You seem to have found the error in your first script - does the problem persist or is it solved? Please provide an indication of the status of the thread.
Thanks for you suggestion.
The problem was "^M" getting appended in the variable.
can you please let me know if i want to check the value if it has ^M, how to display then.
Thanks,
Vipin Kumar Rai
---------- Post updated at 08:30 AM ---------- Previous update was at 08:28 AM ----------
for eg.
abc="i am vipin^M"
cat $abc
it is not showing "^M" character but i want to show it.
what is the way?
cat prints input files (including stdin) to stdout. Use options like -A, -E, -T, -v to show control characters. echo or (preferrably) printf print text and/or variables to stdout; pipe this through e.g. cat -A to see if a ^M is there.
This said, we are off topic considering the thread's title and so I will close the thread.
Up the the user to open a new threadregarding his new request...
Yes - if the system uses GNU- cat (or some other non-standard-conforming variant).

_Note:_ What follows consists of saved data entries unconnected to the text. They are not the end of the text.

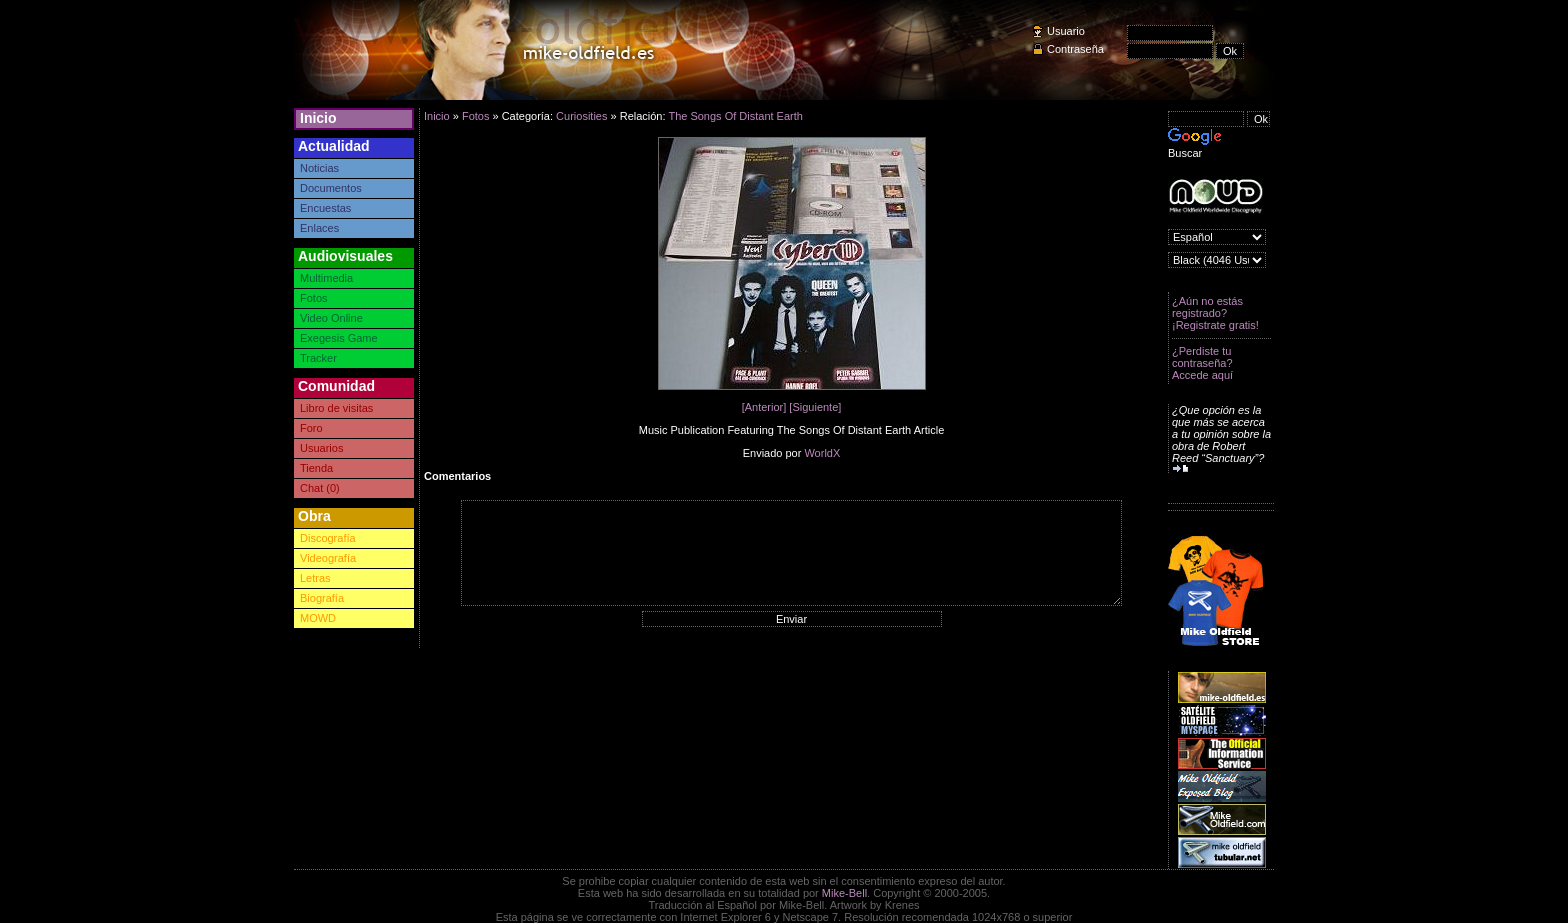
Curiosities (581, 116)
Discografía (328, 538)
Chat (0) (320, 488)
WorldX (822, 453)
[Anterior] (764, 407)
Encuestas (325, 208)
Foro (311, 428)
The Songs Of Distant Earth (735, 116)
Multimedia (326, 278)
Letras (315, 578)
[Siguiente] (815, 407)
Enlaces (319, 228)
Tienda (316, 468)
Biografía (322, 598)
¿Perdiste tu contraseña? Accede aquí (1202, 363)
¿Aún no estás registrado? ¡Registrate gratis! (1215, 313)
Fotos (314, 298)
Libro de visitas (336, 408)
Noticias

POSIX-cat has only one valid option: "-u" for unbuffered operation.
Three ways to avoid and/or manage "^M" characters:
First, DO NOT WRITE YOUR SCRIPTS IN WINDOWS AND THEN FTP THEM TO UNIX! This is how the overwhelming majority of misplaced ^M-characters come to pass.
Second, open the file in questsion in vi and then enter: ":set list". This will display non-printable characters: "^I" is a tab, "^M" is a (Windows-style) line feed, "$" is a newline character, etc.. use the command ":set nolist" to switch back to normal display.
Third, control your variable definitions:
var='foo
bar'
will place a "^M" character between "foo" and "bar".